24-Methylenecycloartan-3-one, Phytosterol and Beta-Amyrin were found to interact with the C-terminal region, primarily with the conserved domain CD (SMWSFNPETNIL),which is essential for virus assembly (Arndt et al., 2010). Thus, the compounds identified in this study may hamper virus assembly by interacting with crucial regions of the M-protein involved in TGN localization and protein-protein interaction.
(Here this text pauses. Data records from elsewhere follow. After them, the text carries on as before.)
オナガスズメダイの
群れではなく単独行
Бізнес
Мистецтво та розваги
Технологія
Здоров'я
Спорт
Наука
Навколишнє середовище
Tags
In conclusion, we have identified a few possible inhibitors of the E and M proteins of SARS-CoV-2 using molecular docking, MD simulation and binding free energy calculations. These compounds, derived from Neem, displayed stable binding and interactions with crucial regions of E and M required for assembly; and were predicted to have good pharmacokinetic properties. Nimbolin A showed the strongest binding free energy with both E and M proteins. Other compounds: Nimocin and Cycloartanols (24-Methylenecycloartanol and 24-Methylenecycloartan-3-one) were also common ligands, binding strongly to both proteins. A recent study has shown ameliorating effect of Neem extract on propagation and pathophysiology of another member of the coronavirus family (Sarkar et al., 2020), reinforcing the potential of these compounds as potential therapeutic options. Experimental validation and optimization of these natural compounds might add value to the development of specific therapeutics against SARS-CoV-2.